When this page was created on May the 12th, 2020, we are proud to say that it was the $crooge McDuck Wiki's 5000th Page! |
Don Donald is an animated cartoon short, officially part of the Mickey Mouse series but widely acknowledged as the first episode of the Donald Duck spin-off. Written by Webb Smith, Otto Englander and Merrill De Maris, it was directed by Ben Sharpsteen and features Donald Duck as well as the debuts of Donna Duck, of Donald's Burro, and, notably, of the 313.
Plot[]
In Mexico, Donald Duck has begun wooing Donna Duck. Everything is going well with Donald's old-fashioned sombrero-wearing serenade-playing approach to romance, until Donald forgets himself and laughs uproariously at a blunder of Donna's. Trying to save the situation, Donald trades his burro for a fancy new car — but as usual, the attempt to win Donna back doesn't go as planned!
References[]
- Donna Duck and Donald Duck appear to have been dating for some time, as Donna has a canvas portrait of the two of them in her room (which he tears apart in anger after the breakup).
- Donald buys the 313 fully-built, trading his burro for it. However, it breaks down at the end of the story.
Continuity[]
- Like many other cartoons of the period, Don Donald received an illustrated one-page story "adaption", Don Donald (1937), which came out in the pages of the Good Housekeeping magazine the same month as the cartoon itself.

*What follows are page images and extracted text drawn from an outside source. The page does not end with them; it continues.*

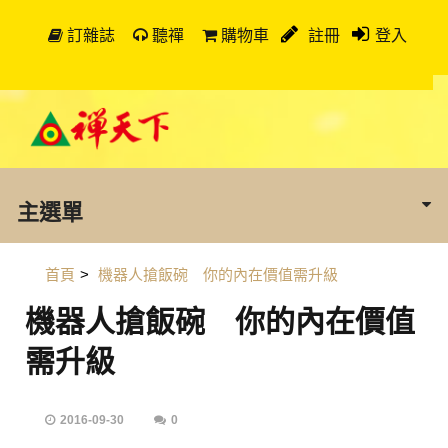
訂雜誌
聽禪
購物車
註冊
登入
主選單
首頁
>
機器人搶飯碗 你的內在價值需升級
機器人搶飯碗 你的內在價值
需升級
2016-09-30
0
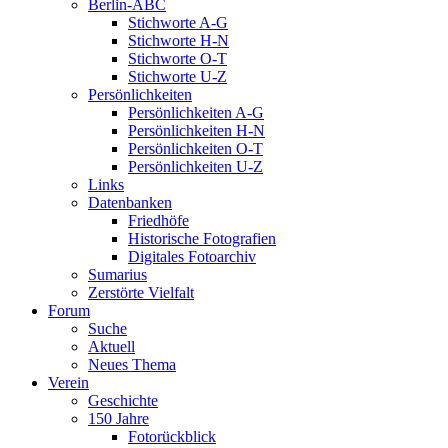
Berlin-ABC
Stichworte A-G
Stichworte H-N
Stichworte O-T
Stichworte U-Z
Persönlichkeiten
Persönlichkeiten A-G
Persönlichkeiten H-N
Persönlichkeiten O-T
Persönlichkeiten U-Z
Links
Datenbanken
Friedhöfe
Historische Fotografien
Digitales Fotoarchiv
Sumarius
Zerstörte Vielfalt
Forum
Suche
Aktuell
Neues Thema
Verein
Geschichte
150 Jahre
Fotorückblick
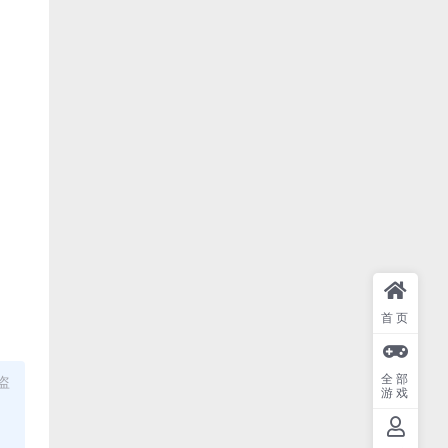
首页
全部
盗
游戏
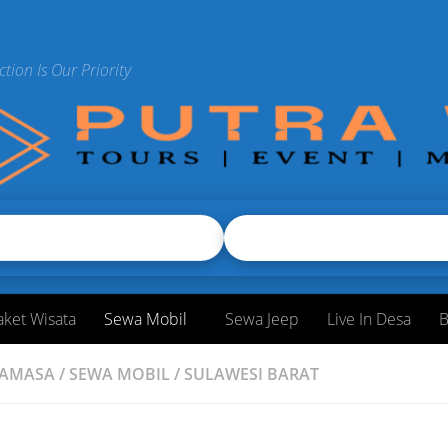
ction Is Our Priority
aket Wisata
Sewa Mobil
Sewa Jeep
Live In Desa
B
AMASA
/
SEWA MOBIL
/
SULAWESI BARAT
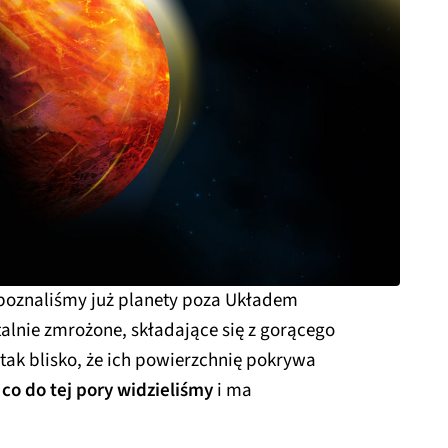
 poznaliśmy już planety poza Układem
talnie zmrożone, składające się z gorącego
tak blisko, że ich powierzchnię pokrywa
co do tej pory widzieliśmy
i ma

However, that Don Donald’s events did not match those of the cartoons, instead seemingly taking place at an earlier point in Donald and Donna's courtship and ending with them still together with no 313 in sight.
- Despite this story showing Donald acquiring the 313 fully-formed, Volcano Valley (1949) and Recalled Wreck (1987) both claim that he instead built it himself from spare parts and that it is a unique model.
- The Italian story Donald Duck and the Secret of the 313 (1995, INDUCKS), meanwhile, reframes the events of Don Donald as purely an in-universe film in which Donald starred with Daisy — which itself conflicts with accounts of Donna and Daisy as real people who once met one another — but also states that Donald actually bought the 313 during the shooting of the film.
- Without going into the matter of whether it depicts true events, the frame story of the package film release Donald's Greatest Hits (1998) also refers to Don Donald as existing in-universe as a cartoon in which Donald had a starring role.
Behind the scenes[]
Don Donald was released theatrically on January the 9th, 1937. It was written by Webb Smith, Otto Englander, and Merrill De Maris, directed by Ben Sharpsteen, and animated by Fred Spencer, Dick Huemer, Al Eugster, Johnny Cannon, Milt Schaffer, Jack Hannah, and Ugo D'Orsi. It stars Clarence Nash as both Donald Duck and his love interest, Donna Duck. Its score, composed by Paul J. Smith, contains variations on two Mexican folk songs, "Cielito Lindo" and "Jarabe Tapatío".
Although, from an in-universe perspective, Donna Duck and Daisy Duck are well-established as two different characters (except in stories which deny that the events of Don Donald are canonical at all), from a real-world perspective, it is well-understood that the cartoon marked the first appearance of the fictional character who developed into Daisy with her reappearance in Mr Duck Steps Out.